Search code examples
rggplot2geom-bar

don't loss N/A values in ggplot2 and delete outliers


I would like to draw histogram/bar of my data with N/A value. At the moment when I am trying to use ggplot2 all non-finite values removed automaticly. Is any posibility to count how many of them we have and put on plot? I would like to solve this problem for or classes (integer, numeric, character, date ect.)

ggplot(tmp, aes(x = x, y=(..count..)/sum(..count..))) + 
  geom_bar(fill="#003399") + 
  labs(title = "...", x = "Variable Values", y = "Frequency")

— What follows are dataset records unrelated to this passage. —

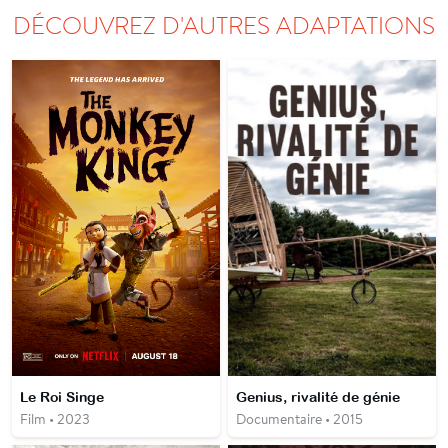
DÉCOUVREZ D'AUTRES ADAPTATIONS
Le Roi Singe
Genius, rivalité de génie
Film • 2023
Documentaire • 2015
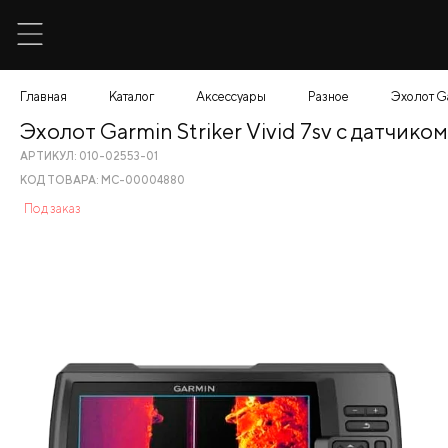
Главная
Каталог
Аксессуары
Разное
Эхолот G
Эхолот Garmin Striker Vivid 7sv с датчи
АРТИКУЛ: 010-02553-01
КОД ТОВАРА: МС-00004880
Под заказ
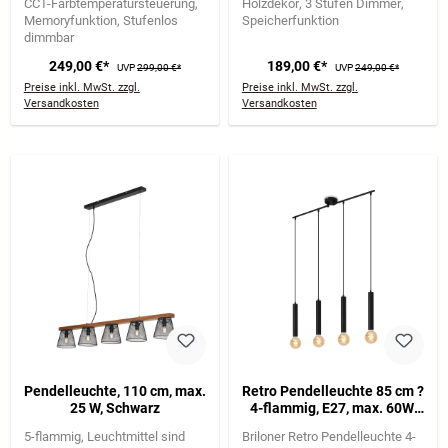
CCT-Farbtemperatursteuerung
Holzdekor
3 Stufen Dimmer
Schwarz
Memoryfunktion
Stufenlos
Speicherfunktion
dimmbar
249,00 €*
189,00 €*
UVP
299,00 €*
UVP
249,00 €*
Preise inkl. MwSt. zzgl.
Preise inkl. MwSt. zzgl.
Versandkosten
Versandkosten
Pendelleuchte, 110 cm, max.
Retro Pendelleuchte 85 cm ?
25 W, Schwarz
4-flammig, E27, max. 60W,
Schwarz-Matt
5-flammig
Leuchtmittel sind
Briloner Retro Pendelleuchte 4-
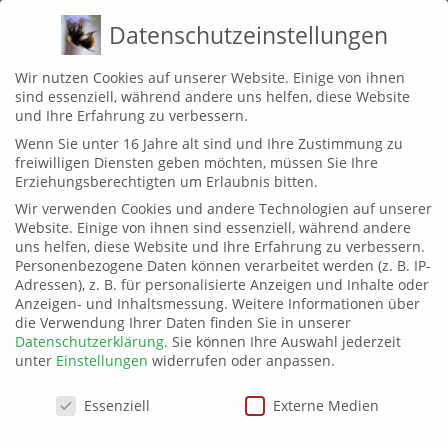
Zum
MENÜ
Datenschutzeinstellungen
Inhalt
springen
Wir nutzen Cookies auf unserer Website. Einige von ihnen
sind essenziell, während andere uns helfen, diese Website
NEKTAR UND POLLE
und Ihre Erfahrung zu verbessern.
Wenn Sie unter 16 Jahre alt sind und Ihre Zustimmung zu
EIN BLOG VOM WILDBIENENBALKON
freiwilligen Diensten geben möchten, müssen Sie Ihre
Erziehungsberechtigten um Erlaubnis bitten.
Wir verwenden Cookies und andere Technologien auf unserer
Website. Einige von ihnen sind essenziell, während andere
uns helfen, diese Website und Ihre Erfahrung zu verbessern.
Was fliegt hier?
Personenbezogene Daten können verarbeitet werden (z. B. IP-
Adressen), z. B. für personalisierte Anzeigen und Inhalte oder
Anzeigen- und Inhaltsmessung.
Weitere Informationen über
An dieser Stelle gibt es bald eine Liste meiner Insekten-
die Verwendung Ihrer Daten finden Sie in unserer
Beobachtungen auf dem Balkon. Bitte habt noch etwas Geduld.
Datenschutzerklärung
.
Sie können Ihre Auswahl jederzeit
unter
Einstellungen
widerrufen oder anpassen.
Datenschutzeinstellungen
Essenziell
Externe Medien
AKTUELLES LIEBLINGSBILD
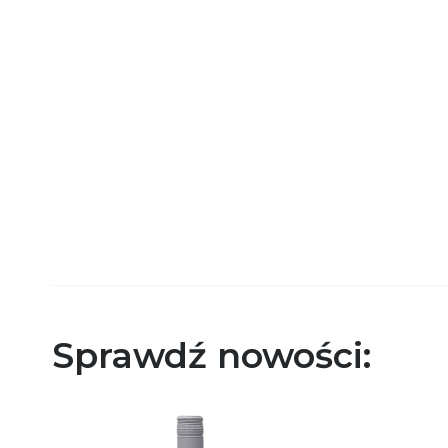
Sprawdź nowości:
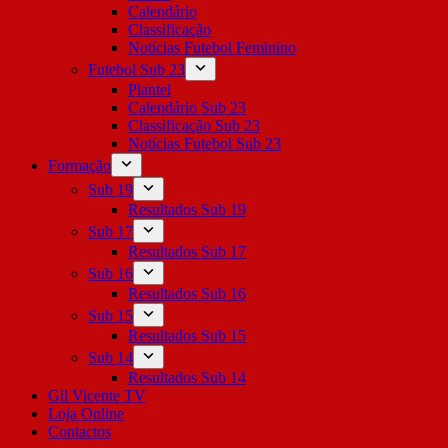
Calendário
Classificação
Notícias Futebol Feminino
Futebol Sub 23
Plantel
Calendário Sub 23
Classificação Sub 23
Notícias Futebol Sub 23
Formação
Sub 19
Resultados Sub 19
Sub 17
Resultados Sub 17
Sub 16
Resultados Sub 16
Sub 15
Resultados Sub 15
Sub 14
Resultados Sub 14
Gil Vicente TV
Loja Online
Contactos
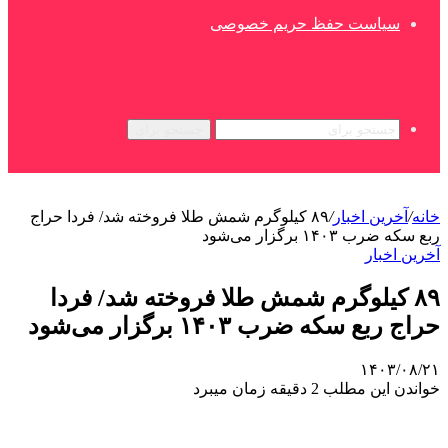
سیاست حفظ حریم خصوصی
جستجو برای
خانه
/
آخرین اخبار
/
۸۹ کیلوگرم شمش طلا فروخته شد/ فردا حراج
ربع سکه ضرب ۱۴۰۳ برگزار می‌شود
آخرین اخبار
۸۹ کیلوگرم شمش طلا فروخته شد/ فردا
حراج ربع سکه ضرب ۱۴۰۳ برگزار می‌شود
۱۴۰۳/۰۸/۲۱
خواندن این مطلب 2 دقیقه زمان میبرد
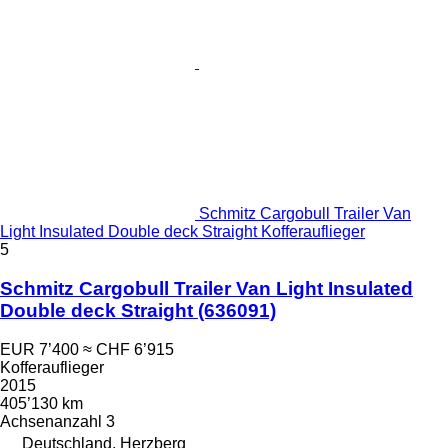
Schmitz Cargobull Trailer Van
Light Insulated Double deck Straight Kofferauflieger
5
Schmitz Cargobull Trailer Van Light Insulated
Double deck Straight
(636091)
EUR 7’400
≈ CHF 6’915
Kofferauflieger
2015
405’130 km
Achsenanzahl
3
Deutschland, Herzberg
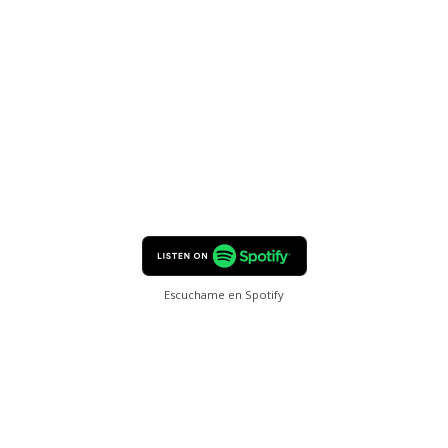
Escuchame en Spotify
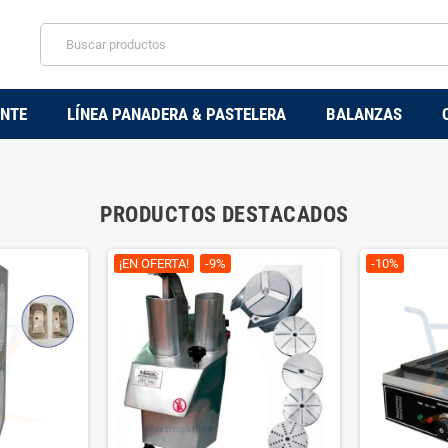
ENTE
LÍNEA PANADERA & PASTELERA
BALANZAS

I have also secound question.How I can automaticly delete 5% of the lowest and 5% of the highest values (outliers) from ggplot panel? Becouse of that histograms will be much more transpartent.


Solution

  • Maybe this is what you are looking for:

    # Generate a 'toy dataset' with some missing values in y
    set.seed(1234)
    n <- 100
    tmp <- data.frame(x = sample(LETTERS[1:5], n, replace=T),
                      y = rnorm(n))
    tmp$y[sample(1:n,10)] <- NA
    summary(tmp)
    
    
    tmp$miss <- "No missing"
    tmp$miss[is.na(tmp$y)] <- "Missing"
    ggplot(tmp, aes(x = x, y=(..count..)/sum(..count..))) + 
      geom_bar(aes(group=miss, fill=miss), position="stack") + 
      labs(title = "...", x = "Variable Values", y = "Frequency")
    

    enter image description here